Einstein Choice shows rivaroxaban effect in recurrent venous thromboembolism

March 19, 2017 Off By Dino Mustafić

Bayer AG and Janssen Pharmaceuticals reported results from a study called Einstein Choice on Saturday.

The study was designed to show if both 10 mg and 20 mg once-daily dosages of oral Factor Xa inhibitor rivaroxaban (Xarelto) significantly reduced the risk of recurrent venous thromboembolism (VTE) compared with aspirin 100 mg once daily (acetylsalicylic acid, ASA) in patients who had previously completed 6 to 12 months of anticoagulation therapy for pulmonary embolism (PE) or symptomatic deep vein thrombosis (DVT). It showed it does.

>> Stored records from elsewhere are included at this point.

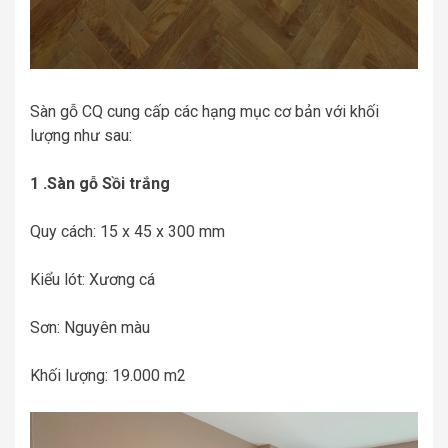
Sàn gỗ CQ cung cấp các hạng mục cơ bản với khối
lượng như sau:
1 .Sàn gỗ Sồi trắng
Quy cách: 15 x 45 x 300 mm
Kiểu lót: Xương cá
Sơn: Nguyên màu
Khối lượng: 19.000 m2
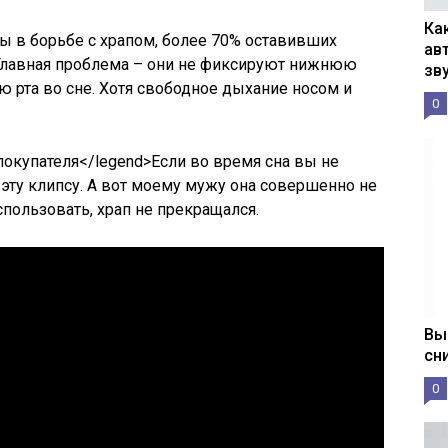
Ка
ы в борьбе с храпом, более 70% оставивших
ав
 Главная проблема – они не фиксируют нижнюю
зв
ю рта во сне. Хотя свободное дыхание носом и
0
покупателя</legend>Если во время сна вы не
 эту клипсу. А вот моему мужу она совершенно не
пользовать, храп не прекращался.
Вы
сн
0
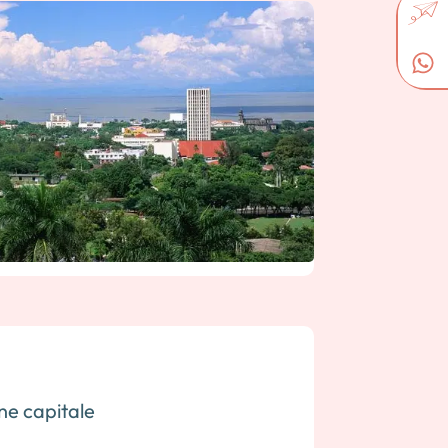
ne capitale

Both rivaroxaban dosages demonstrated comparable and low major bleeding rates (the principal safety outcome) on the same level as aspirin therapy.

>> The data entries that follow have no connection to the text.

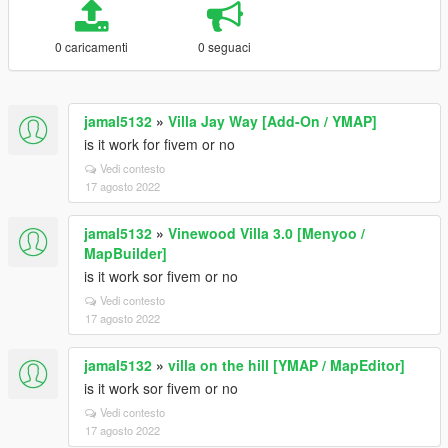
0 caricamenti
0 seguaci
jamal5132
»
Villa Jay Way [Add-On / YMAP]
is it work for fivem or no
Vedi contesto
17 agosto 2022
jamal5132
»
Vinewood Villa 3.0 [Menyoo /
MapBuilder]
is it work sor fivem or no
Vedi contesto
17 agosto 2022
jamal5132
»
villa on the hill [YMAP / MapEditor]
is it work sor fivem or no
Vedi contesto
17 agosto 2022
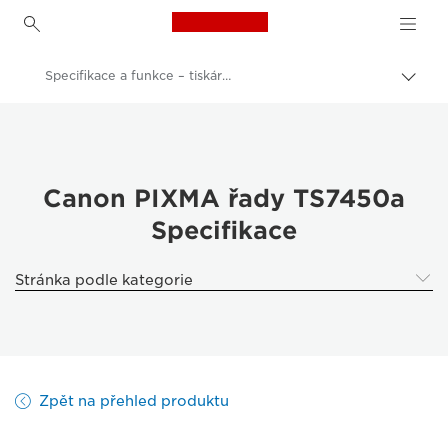
Canon Logo, back to h
Specifikace a funkce – tiskárna Canon PIXMA TS7450a
Přepn
drob
Canon
navi
Tiskárny Canon
Tiskárna Canon PIXMA řady TS7450a s automatickým podavačem dokumentů
Canon PIXMA řady TS7450a
Specifikace
Stránka podle kategorie
Zpět na přehled produktu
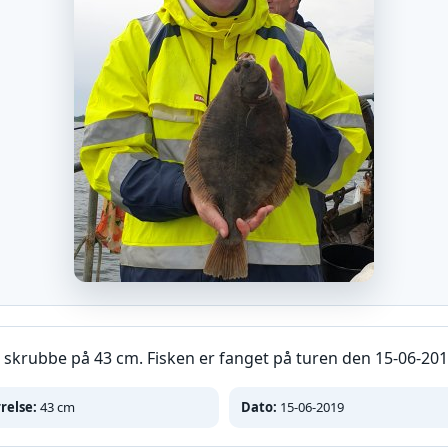
skrubbe på 43 cm. Fisken er fanget på turen den 15-06-20
relse:
43 cm
Dato:
15-06-2019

Data from Einstein Choice have been submitted to the European Medicines Agency (EMA) and will be submitted to other Health Authorities worldwide during the first half of 2017.

Venous thromboembolism, which includes pulmonary embolism and deep vein thrombosis, is the third most common cause of cardiovascular death after heart attack and stroke. In patients with VTE, anticoagulation therapy is recommended for 3 months or longer, depending on the balance between the risk of recurrent VTE and the risk of bleeding.

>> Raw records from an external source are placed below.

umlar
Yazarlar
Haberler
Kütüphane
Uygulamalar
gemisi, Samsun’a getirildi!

“In patients with unprovoked VTE or with ongoing risk factors, the risk of recurrence is up to 10% in the first year if anticoagulation therapy is stopped after 3, 6 or 12 months. But many physicians are reluctant to continue anticoagulation therapy for longer durations because they are uncertain of the benefit-risk balance for individual patients,” said Jeffrey Weitz, Professor of Medicine and Biochemistry and Biomedical Sciences, McMaster University, and Executive Director of the Thrombosis and Atherosclerosis Research Institute, Hamilton, Canada and Co-Chair of the Einstein Choice Study. “The findings from Einstein Choice demonstrated exactly what the study name promised: once approved, rivaroxaban 10 mg once daily will be available to physicians as an additional choice in their armamentarium against recurrent VTE alongside the already approved 20 mg once-daily dose. This flexibility of choices in rivaroxaban doses will then enable physicians to use a precision approach to selecting the most appropriate extended treatment based on assessment of individual patient characteristics.”